Vitra, by Herzog & de Meuron
Within the selection of architecture that Eikongraphia presents there is one architectural firm that dominates with seven projects – Herzog & de Meuron. Since iconography is basically the reconnection of architecture to sculpture, it are not by coincidence architects that often cooperate with artists. Foreign Office comes second with four projects, and Neutelings Riedijk third with three projects.
Last week Vitra announced that the Swiss architects Herzog & de Meuron and Japanese architects SANAA will both build a new building at the Vitra Campus in Weil am Rhein, Germany. Herzog & de Meuron will build a new museum building next to the existing buildings of Frank Gehry, Tadao Ando, and Buckminster Fuller. SANAA will build a new ‘Production hall’ on the other side of the campus. There are currently no images of the design by SANAA besides the rendering of the whole campus that shows a big hall with a rounded perimeter.
The design by Herzog & de Meuron made me think of two images. Firstly there is the image of a Vitra-logo that emerges from criss-cross lines drawn at a corporate paper bag. Secondly, and more prominently, the ‘Favela’ chair by the designers Fernando & Humberto Campana that uses recycled wood strips to construct a seat. The random stacking of similar linear elements is striking. This is however not a design for Vitra, but for Edra.
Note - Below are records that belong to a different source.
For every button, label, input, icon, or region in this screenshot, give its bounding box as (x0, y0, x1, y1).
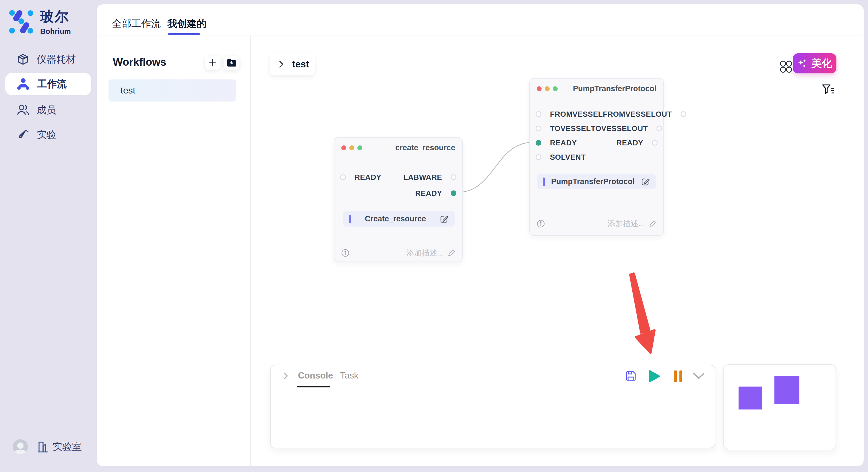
sidebar-item-label: 工作流 (37, 77, 67, 91)
lab-switcher[interactable]: 实验室 (36, 440, 82, 453)
workflow-list-item[interactable]: test (108, 79, 236, 102)
node-pump-transfer-protocol[interactable]: PumpTransferProtocol FROMVESSEL FROMVESS… (529, 78, 664, 236)
pencil-icon[interactable] (448, 249, 455, 257)
node-action-button[interactable]: Create_resource (343, 211, 455, 227)
edge-create-to-pump (451, 138, 542, 198)
members-icon (17, 104, 29, 116)
chevron-right-icon (278, 60, 285, 68)
port-in-fromvessel[interactable] (536, 111, 541, 117)
plus-icon (208, 59, 217, 67)
node-title: create_resource (395, 143, 455, 152)
dot-red (537, 86, 541, 91)
tab-console[interactable]: Console (298, 370, 333, 381)
sidebar-item-label: 仪器耗材 (37, 53, 76, 66)
pencil-icon[interactable] (649, 220, 656, 227)
info-icon[interactable] (341, 249, 349, 257)
breadcrumb-label: test (292, 59, 309, 70)
collapse-console-icon[interactable] (693, 373, 704, 380)
account-row[interactable]: 实验室 (13, 439, 82, 454)
port-out-ready[interactable] (451, 191, 456, 196)
port-in-tovessel[interactable] (536, 126, 541, 131)
building-icon (36, 440, 49, 453)
filter-icon[interactable] (822, 83, 835, 96)
node-title: PumpTransferProtocol (573, 84, 656, 93)
tab-my-created[interactable]: 我创建的 (167, 17, 206, 30)
minimap-node-pump-transfer (774, 376, 799, 404)
port-out-tovesselout[interactable] (656, 126, 662, 131)
minimap-node-create-resource (739, 386, 762, 409)
info-icon[interactable] (537, 220, 545, 228)
node-create-resource[interactable]: create_resource READY LABWARE READY Crea… (334, 137, 463, 262)
dot-yellow (545, 86, 550, 91)
edit-icon[interactable] (641, 177, 650, 186)
dot-red (341, 145, 346, 150)
workflows-panel-title: Workflows (113, 56, 166, 68)
port-label: FROMVESSEL (550, 110, 603, 119)
sidebar-item-members[interactable]: 成员 (5, 99, 91, 121)
run-icon[interactable] (649, 370, 660, 382)
description-placeholder[interactable]: 添加描述... (608, 218, 645, 229)
port-in-ready[interactable] (536, 140, 541, 146)
test-tube-icon (17, 129, 29, 141)
layout-grid-icon[interactable] (778, 59, 794, 74)
port-label: TOVESSELOUT (591, 124, 648, 133)
lab-label: 实验室 (53, 440, 82, 453)
add-workflow-button[interactable] (205, 56, 220, 70)
import-folder-button[interactable] (224, 56, 239, 70)
port-out-labware[interactable] (451, 174, 456, 180)
port-in-ready[interactable] (340, 174, 346, 180)
port-out-fromvesselout[interactable] (681, 111, 686, 117)
sidebar-item-instruments[interactable]: 仪器耗材 (5, 48, 91, 71)
port-label: LABWARE (403, 173, 442, 182)
node-action-label: Create_resource (351, 214, 440, 224)
node-footer: 添加描述... (537, 218, 656, 229)
folder-download-icon (227, 59, 237, 67)
console-tab-underline (297, 386, 330, 387)
sidebar-item-workflows[interactable]: 工作流 (5, 73, 91, 95)
brand-logo: 玻尔 Bohrium (9, 7, 71, 36)
traffic-dots (341, 145, 362, 150)
port-label: FROMVESSELOUT (603, 110, 672, 119)
sidebar-item-experiments[interactable]: 实验 (5, 124, 91, 146)
beautify-button[interactable]: 美化 (793, 53, 836, 73)
node-header: PumpTransferProtocol (530, 78, 663, 99)
sidebar-item-label: 实验 (37, 128, 56, 141)
active-tab-underline (168, 33, 200, 35)
save-icon[interactable] (625, 370, 637, 382)
port-out-ready[interactable] (652, 140, 658, 146)
node-footer: 添加描述... (341, 248, 455, 258)
tab-all-workflows[interactable]: 全部工作流 (112, 17, 161, 30)
console-expand-icon[interactable] (283, 372, 289, 380)
traffic-dots (537, 86, 558, 91)
package-icon (17, 53, 29, 66)
pause-icon[interactable] (673, 370, 683, 382)
workflow-item-name: test (121, 85, 135, 96)
port-label: SOLVENT (550, 153, 586, 162)
edit-icon[interactable] (440, 215, 448, 224)
dot-green (358, 145, 362, 150)
port-in-solvent[interactable] (536, 154, 541, 160)
sidebar-item-label: 成员 (37, 103, 56, 117)
avatar[interactable] (13, 439, 28, 454)
port-label: READY (616, 138, 643, 147)
node-header: create_resource (334, 138, 462, 158)
brand-name-en: Bohrium (40, 27, 71, 36)
node-action-button[interactable]: PumpTransferProtocol (537, 174, 656, 189)
bohrium-logo-icon (9, 9, 34, 34)
annotation-arrow (617, 267, 669, 359)
workflow-group-icon (17, 78, 30, 90)
minimap[interactable] (723, 364, 836, 450)
brand-name-cn: 玻尔 (40, 7, 71, 26)
canvas-breadcrumb[interactable]: test (270, 53, 315, 75)
port-label: READY (550, 138, 577, 147)
port-label: TOVESSEL (550, 124, 591, 133)
sparkles-icon (797, 58, 807, 69)
dot-yellow (349, 145, 354, 150)
dot-green (553, 86, 558, 91)
node-action-label: PumpTransferProtocol (545, 177, 641, 186)
port-label: READY (415, 189, 442, 198)
description-placeholder[interactable]: 添加描述... (406, 248, 444, 258)
tab-task[interactable]: Task (340, 370, 359, 381)
beautify-label: 美化 (811, 57, 832, 71)
port-label: READY (354, 173, 381, 182)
Herzog & de Meuron write about their design: “The VitraHaus uses directly the archetype of the house, that one encounters everywhere in the world. By stacking, pressing, and extruding – all mechanical procedures that are applied in industrial operations - connects the simple House-form to a complex image where inside and outside overlap.”
The suggestion that the architecture is connected to the production of Vitra furniture is powerful. Let us examine that more closely. After browsing through the collection of Vitra there is one furniture-designer that in an almost theatrical way demonstrates the industrial themes of extruding and stacking, and that is Frank Gehry. The theme of pressing emerges in the ‘Algue’ product – a plastic rhizome-form of a two decimeters square that can be pressed together to create curtains.
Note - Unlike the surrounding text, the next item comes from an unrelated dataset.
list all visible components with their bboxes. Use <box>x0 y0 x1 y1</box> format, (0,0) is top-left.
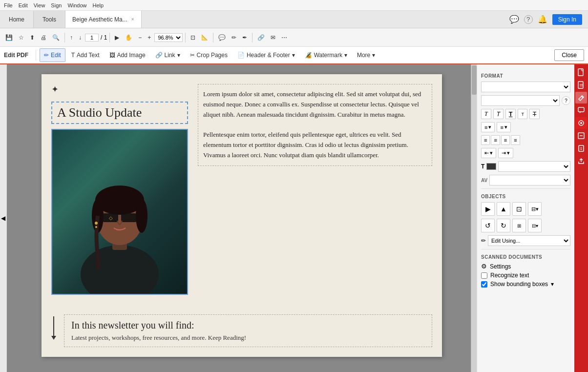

The design by Herzog & de Meuron does also relate to the adjacent museum-building of by Frank Gehry, whose form-language already features ‘stacking’, ‘pressing’, and ‘extruding’, and which building is also white. The new Herzog & de Meuron building is therefore highly contextual. In a lecture at the Netherlands Architecture Institute today Anthony Vidler combined in one sentence the words ‘iconographic building’, ‘single’, and ‘non-contextual’. Well, this proves him wrong.
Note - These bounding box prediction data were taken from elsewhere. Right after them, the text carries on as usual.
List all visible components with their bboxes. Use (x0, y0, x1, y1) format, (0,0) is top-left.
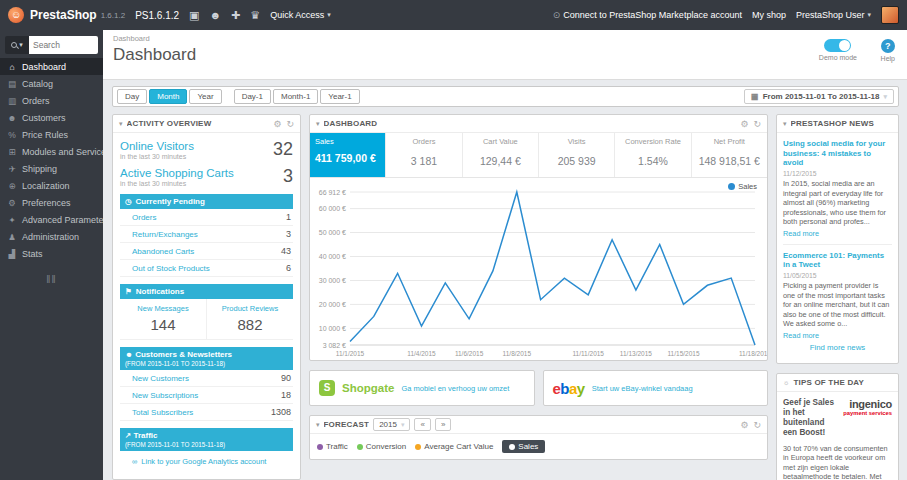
traffic-title: Traffic (134, 431, 158, 440)
user-menu[interactable]: PrestaShop User ▾ (796, 10, 871, 20)
date-range-picker[interactable]: ▦ From 2015-11-01 To 2015-11-18 ▾ (744, 89, 894, 104)
ebay-promo-link[interactable]: Start uw eBay-winkel vandaag (592, 384, 693, 393)
sidebar-item-shipping[interactable]: ✈Shipping (0, 160, 103, 177)
news-article-date: 11/05/2015 (783, 272, 892, 279)
google-analytics-link[interactable]: ∞ Link to your Google Analytics account (120, 451, 293, 472)
marketplace-connect-link[interactable]: ⊙ Connect to PrestaShop Marketplace acco… (553, 10, 742, 20)
panel-caret-icon[interactable]: ▾ (316, 120, 320, 128)
svg-text:66 912 €: 66 912 € (319, 189, 346, 196)
range-day-button[interactable]: Day (117, 89, 147, 104)
user-avatar[interactable] (881, 6, 899, 24)
new-messages-cell[interactable]: New Messages 144 (120, 299, 206, 339)
trophy-icon[interactable]: ♛ (250, 9, 260, 22)
sidebar-item-price-rules[interactable]: %Price Rules (0, 126, 103, 143)
sidebar-item-orders[interactable]: ▥Orders (0, 92, 103, 109)
gear-icon[interactable]: ⚙ (740, 119, 748, 129)
forecast-legend-traffic[interactable]: Traffic (317, 442, 348, 451)
sidebar-item-catalog[interactable]: ▤Catalog (0, 75, 103, 92)
range-month-1-button[interactable]: Month-1 (273, 89, 318, 104)
topbar: ☺ PrestaShop 1.6.1.2 PS1.6.1.2 ▣ ☻ ✚ ♛ Q… (0, 0, 907, 30)
pending-returns-link[interactable]: Return/Exchanges (132, 230, 198, 239)
new-customers-link[interactable]: New Customers (132, 374, 189, 383)
online-visitors-link[interactable]: Online Visitors (120, 140, 194, 152)
find-more-news-link[interactable]: Find more news (783, 340, 892, 357)
customers-row-subscriptions: New Subscriptions18 (120, 387, 293, 404)
refresh-icon[interactable]: ↻ (753, 119, 761, 129)
forecast-legend-label: Average Cart Value (424, 442, 493, 451)
shopgate-promo-link[interactable]: Ga mobiel en verhoog uw omzet (401, 384, 509, 393)
total-subscribers-link[interactable]: Total Subscribers (132, 408, 193, 417)
refresh-icon[interactable]: ↻ (286, 119, 294, 129)
refresh-icon[interactable]: ↻ (753, 420, 761, 430)
kpi-conversion-rate[interactable]: Conversion Rate 1.54% (615, 133, 691, 177)
svg-text:60 000 €: 60 000 € (319, 205, 346, 212)
active-carts-stat: 3 Active Shopping Carts in the last 30 m… (120, 167, 293, 187)
forecast-legend-average-cart-value[interactable]: Average Cart Value (415, 442, 493, 451)
news-article: Ecommerce 101: Payments in a Tweet 11/05… (783, 251, 892, 340)
sidebar-item-stats[interactable]: ▟Stats (0, 245, 103, 262)
news-article-title-link[interactable]: Using social media for your business: 4 … (783, 139, 892, 168)
pending-orders-link[interactable]: Orders (132, 213, 156, 222)
panel-caret-icon[interactable]: ▾ (316, 421, 320, 429)
sidebar-item-label: Price Rules (22, 130, 68, 140)
sidebar-collapse-icon[interactable]: ‖‖ (0, 274, 103, 285)
prestashop-logo[interactable]: ☺ (8, 7, 24, 23)
shop-cart-icon[interactable]: ▣ (189, 9, 199, 22)
shopgate-logo-icon: S (319, 380, 335, 396)
panel-caret-icon[interactable]: ▾ (119, 120, 123, 128)
divider (783, 244, 892, 245)
kpi-cart-value-label: Cart Value (468, 137, 533, 146)
range-year-button[interactable]: Year (189, 89, 221, 104)
out-of-stock-link[interactable]: Out of Stock Products (132, 264, 210, 273)
kpi-sales[interactable]: Sales 411 759,00 € (310, 133, 386, 177)
orders-icon: ▥ (7, 96, 17, 106)
kpi-visits[interactable]: Visits 205 939 (539, 133, 615, 177)
help-icon[interactable]: ? (881, 39, 895, 53)
sidebar-item-advanced-parameters[interactable]: ✦Advanced Parameters (0, 211, 103, 228)
product-reviews-cell[interactable]: Product Reviews 882 (206, 299, 293, 339)
news-article-title-link[interactable]: Ecommerce 101: Payments in a Tweet (783, 251, 892, 270)
sidebar-item-dashboard[interactable]: ⌂Dashboard (0, 58, 103, 75)
sidebar-item-customers[interactable]: ☻Customers (0, 109, 103, 126)
forecast-legend-sales[interactable]: Sales (502, 440, 545, 453)
chart-legend[interactable]: Sales (728, 182, 757, 191)
customers-row-new: New Customers90 (120, 370, 293, 387)
read-more-link[interactable]: Read more (783, 331, 819, 340)
gear-icon[interactable]: ⚙ (740, 420, 748, 430)
demo-mode-toggle[interactable] (824, 39, 851, 52)
forecast-next-button[interactable]: » (435, 418, 451, 431)
range-month-button[interactable]: Month (149, 89, 187, 104)
quick-access-menu[interactable]: Quick Access ▾ (270, 10, 331, 20)
active-carts-link[interactable]: Active Shopping Carts (120, 167, 234, 179)
search-scope-button[interactable]: ▾ (5, 36, 29, 54)
stats-icon: ▟ (7, 249, 17, 259)
range-year-1-button[interactable]: Year-1 (320, 89, 359, 104)
abandoned-carts-link[interactable]: Abandoned Carts (132, 247, 194, 256)
kpi-cart-value[interactable]: Cart Value 129,44 € (463, 133, 539, 177)
sidebar-item-label: Orders (22, 96, 50, 106)
kpi-orders[interactable]: Orders 3 181 (386, 133, 462, 177)
kpi-net-profit[interactable]: Net Profit 148 918,51 € (692, 133, 767, 177)
pending-returns-value: 3 (286, 229, 291, 239)
new-subscriptions-link[interactable]: New Subscriptions (132, 391, 198, 400)
date-range-label: From 2015-11-01 To 2015-11-18 (763, 92, 880, 101)
gear-icon[interactable]: ⚙ (273, 119, 281, 129)
panel-caret-icon[interactable]: ▾ (783, 120, 787, 128)
sidebar-item-preferences[interactable]: ⚙Preferences (0, 194, 103, 211)
sidebar-item-modules[interactable]: ⊞Modules and Services (0, 143, 103, 160)
forecast-prev-button[interactable]: « (414, 418, 430, 431)
forecast-year-select[interactable]: 2015 ▾ (373, 418, 410, 431)
add-icon[interactable]: ✚ (231, 9, 240, 22)
date-range-toolbar: Day Month Year Day-1 Month-1 Year-1 ▦ Fr… (112, 86, 899, 107)
search-input[interactable] (29, 36, 98, 54)
forecast-legend-conversion[interactable]: Conversion (357, 442, 406, 451)
read-more-link[interactable]: Read more (783, 229, 819, 238)
sidebar-item-localization[interactable]: ⊕Localization (0, 177, 103, 194)
kpi-orders-label: Orders (391, 137, 456, 146)
pending-orders-value: 1 (286, 212, 291, 222)
employee-icon[interactable]: ☻ (209, 9, 221, 21)
my-shop-link[interactable]: My shop (752, 10, 786, 20)
shop-version[interactable]: PS1.6.1.2 (135, 10, 179, 21)
sidebar-item-administration[interactable]: ♟Administration (0, 228, 103, 245)
range-day-1-button[interactable]: Day-1 (234, 89, 271, 104)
Note: Fernando & Humberto Campana present their designs by placing them in a natural environment, but also within a Baroque chamber. This suggests a connection between their furniture designs with its seemingly random pattern of wooden planks to the seemingly random patterns of nature, and further on to the seemingly random patterns of the Baroque. If the work of Herzog & de Meuron is connected to that of the Campana brothers, their work is also connected to nature and further on to the Baroque. Architect Erick van Egeraat already claims that by representing natural patterns (of a rock or a tree) he can make a Baroque architecture.